Oslo Business Memo


Expanding rapidly our marine understanding

Expanding rapidly our marine understanding

Picture: Rachael Ritchie at OECD, expert in marine biotechnology.

Early results of metagenomic studies attest to the bio-diversity of marine bioresources, revealing them to be a significant source of new biological and chemical processes and products from which new bioactive compounds can be isolated, modeled or created, says Rachael Ritchie, OECD.

Blue Frontier Magazine: What are the main objectives of the OECD Global Forum on Biotechnology in Vancouver?

Rachael Ritchie: This event is the first time the OECD has taken a systematic look at what marine biotechnology can contribute to the resolution of the “grand challenges” of food and fuel security, population health, green growth and sustainable industries.
   Thanks to advances in science and technology over the last decade, our understanding of the marine environment and marine ecosystems is expanding rapidly. Technologies like metagenomics, are bridging the gap between those few marine organisms we can culture and the vast majority which we cannot.  Early results of metagenomic studies attest to the bio-
diversity of marine bio-resources, revealing them to be a significant source of new biological and chemical processes and products from which new bioactive compounds can be isolated, modeled or created.
   In the past, marine biotechnology has yielded some notable and wide-ranging advances in fields as diverse as medicine, cosmetics, nutraceuticals and food production, and in industrial application areas like biorefining. Interest in this field as a new source of innovation and economic growth in many countries is driving the development of government efforts to realise this potential.  While interest in marine biotechnology is increasing each year, there is a growing recognition that the viability and diversity of marine bio-resources is threatened by a number of direct and indirect causes. These threats to ocean bio-resources are very real and, in most cases, the damage done is irreversible. Governments have an interest in ensuring the ocean resources are developed in a productive and sustainable manner.
   We hope the Global Forum will  provide a forum to discuss the potential of marine biotechnology to provide solutions to global grand challenges and to identify areas which may present a barrier to the development of marine biotechnology.
   We hope also to consider the role of government in creating an enabling environment for marine biotechnology, and the regulations and the treaties that can affect the large-scale application of marine biotechnology.  Finally we hope to identify those areas in which the OECD can provide further policy insight and expertise.

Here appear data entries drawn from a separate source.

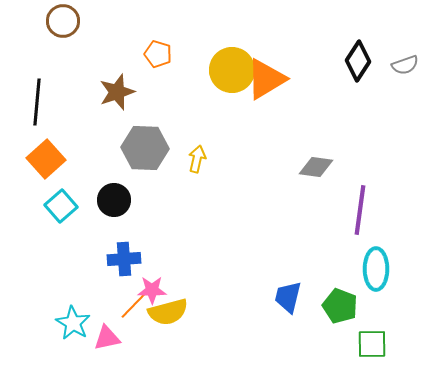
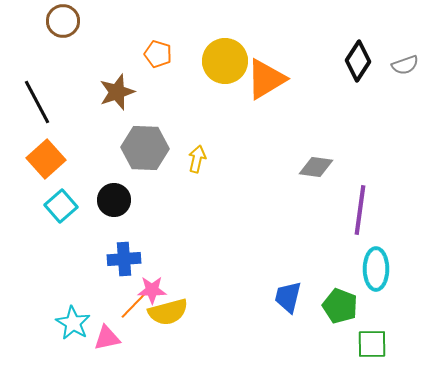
yellow circle: moved 7 px left, 9 px up
black line: rotated 33 degrees counterclockwise
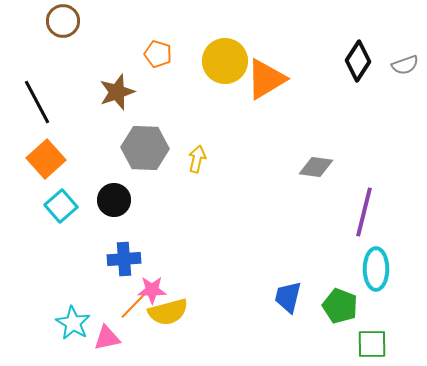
purple line: moved 4 px right, 2 px down; rotated 6 degrees clockwise
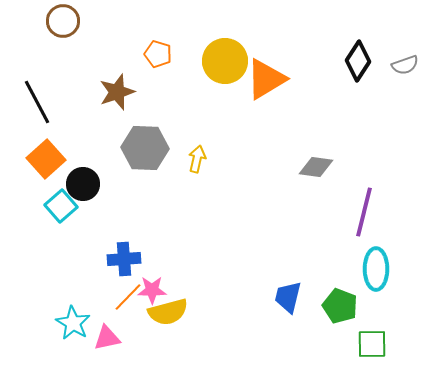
black circle: moved 31 px left, 16 px up
orange line: moved 6 px left, 8 px up
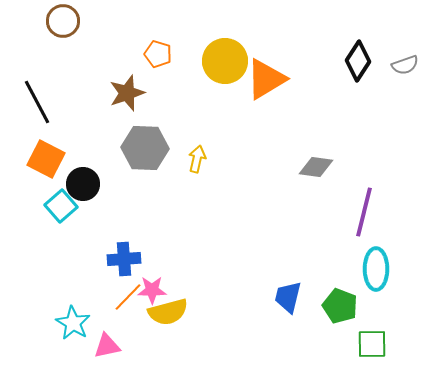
brown star: moved 10 px right, 1 px down
orange square: rotated 21 degrees counterclockwise
pink triangle: moved 8 px down
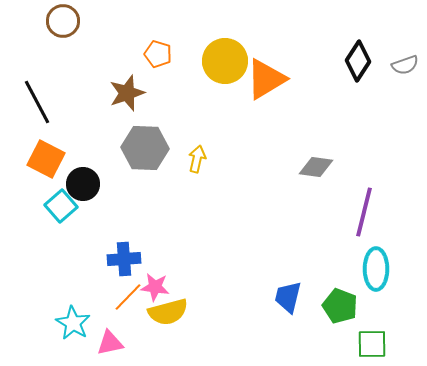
pink star: moved 3 px right, 3 px up; rotated 8 degrees clockwise
pink triangle: moved 3 px right, 3 px up
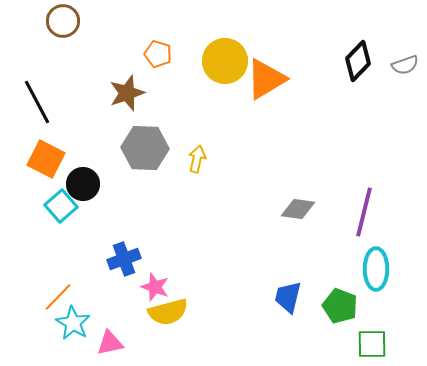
black diamond: rotated 12 degrees clockwise
gray diamond: moved 18 px left, 42 px down
blue cross: rotated 16 degrees counterclockwise
pink star: rotated 12 degrees clockwise
orange line: moved 70 px left
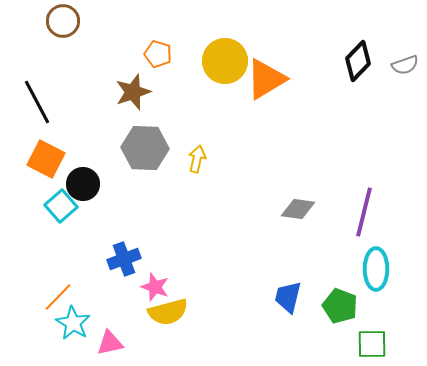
brown star: moved 6 px right, 1 px up
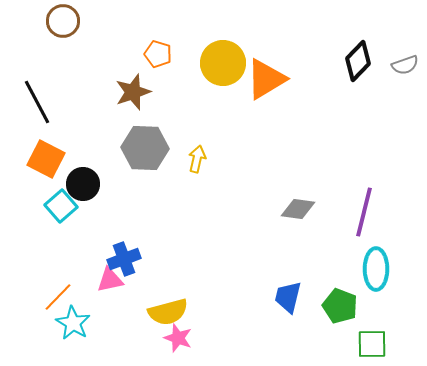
yellow circle: moved 2 px left, 2 px down
pink star: moved 23 px right, 51 px down
pink triangle: moved 63 px up
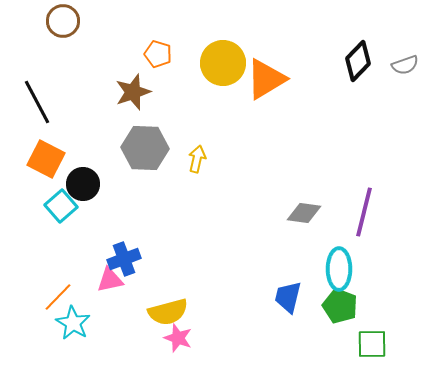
gray diamond: moved 6 px right, 4 px down
cyan ellipse: moved 37 px left
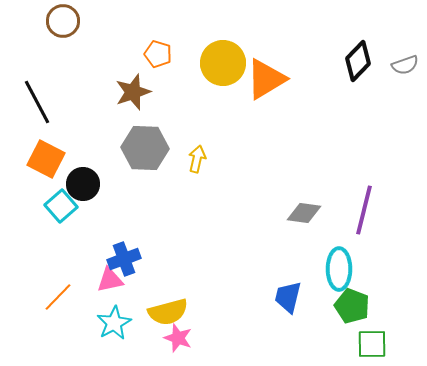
purple line: moved 2 px up
green pentagon: moved 12 px right
cyan star: moved 41 px right; rotated 12 degrees clockwise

BFM: What are the main questions to be answered during the two days in Vancouver?

RR: There are two main questions we hope to consider during the Forum. They are interdependent, thought each may be viewed as a separate side of the same coin.
   The first is “what is the potential of the ocean that can be realised by marine biotechnology?”  There have been great advances in science and technology and in ocean exploration in the last decade. These advances have improved our understanding of marine bio-resources and  are allowing us to understand and access marine ecosystems and bio-resources at the molecular level. Marine bio-resources which have been remained difficult to    access and untapped, are now being used to produce a rich source of innovative products and services.
   At the same time, marine bio-resources also provide a number of important ecosystem services for the planet and its inhabitants that must be maintained. So the second question relates to sustainability:  “how can we extract value from resources that are spread widely across a complex marine ecosystem while maximising the integrity and sustainability of that ecosystem for future generations?”
   These two questions provide both the framework and title of our Forum: Enabling Solutions for Ocean Productivity and Sustainability.

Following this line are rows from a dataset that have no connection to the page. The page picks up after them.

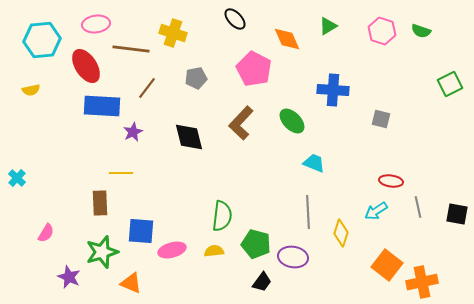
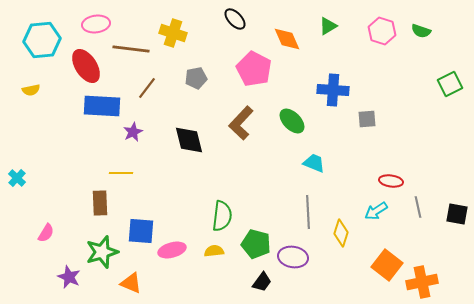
gray square at (381, 119): moved 14 px left; rotated 18 degrees counterclockwise
black diamond at (189, 137): moved 3 px down
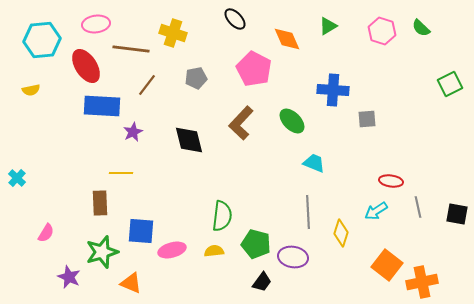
green semicircle at (421, 31): moved 3 px up; rotated 24 degrees clockwise
brown line at (147, 88): moved 3 px up
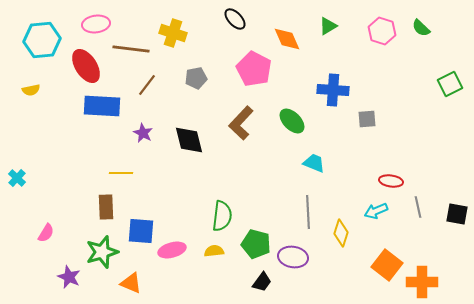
purple star at (133, 132): moved 10 px right, 1 px down; rotated 18 degrees counterclockwise
brown rectangle at (100, 203): moved 6 px right, 4 px down
cyan arrow at (376, 211): rotated 10 degrees clockwise
orange cross at (422, 282): rotated 12 degrees clockwise
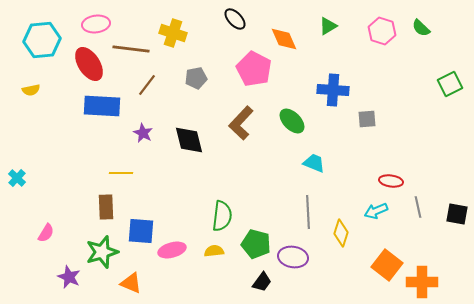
orange diamond at (287, 39): moved 3 px left
red ellipse at (86, 66): moved 3 px right, 2 px up
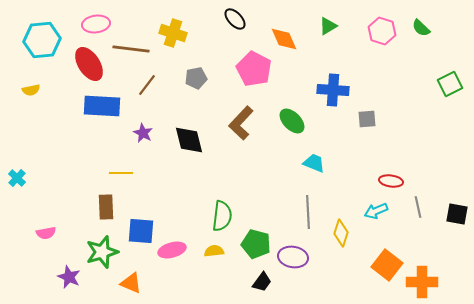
pink semicircle at (46, 233): rotated 48 degrees clockwise
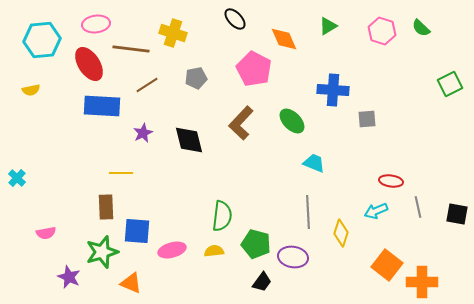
brown line at (147, 85): rotated 20 degrees clockwise
purple star at (143, 133): rotated 18 degrees clockwise
blue square at (141, 231): moved 4 px left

BFM: How can this event address the main issues for the marine biotechnology?

RR:  We believe there are a number of issues that need to be addressed if we are to enable development of the field: for example, issues related to access to marine resources, issues related to benefit sharing; and issues relating to the development of research infrastructures and governance of the field.  Certainly, we cannot hope to address fully all of the main issues for marine biotechnology.  
   We do hope, however, that -- in convening experts and stakeholders from the private and public sectors from around the world -- we can begin to articulate those areas of the field which could benefit from new policy work to enable the use science and technology to benefit societies and economies in a sustainable manner.  These areas will form a basis for new policy work at the OECD in the near future that will begin to address, in a systematic way, those most pressing issues identified at the meeting.

BFM: What can the participants anticipate to achieve from the conference?

RR: Participation at the Global Forum is by invitation only. Our goal was to inivite a diverse range of individuals to participate in the meeting so as to have a wide range of perspectives and expertise. Participants include policy makers and regulators, industry leaders, academics, and social and natural scientists from all parts of the world.
   Participants will have an opportunity to discuss the potential of marine biotechnology with other subject matter experts, with a view to elucidating both the potential of and challenges to, the sustainable development of the field. Almost half of the participants will make formal presentations, and all participants will be invited to contribute to thematic discussions to help identify areas that would benefit from new policy work.
   We expect the meeting will raise awareness among policymakers about the potential of the marine environment that can be realised through marine biotechnology, and those areas where policy may be able to influence positively the contribution of marine biotechnology to economic well-being and environmental sustainability. We believe this will have a positive impact on the work and life of all participants and others working in the field.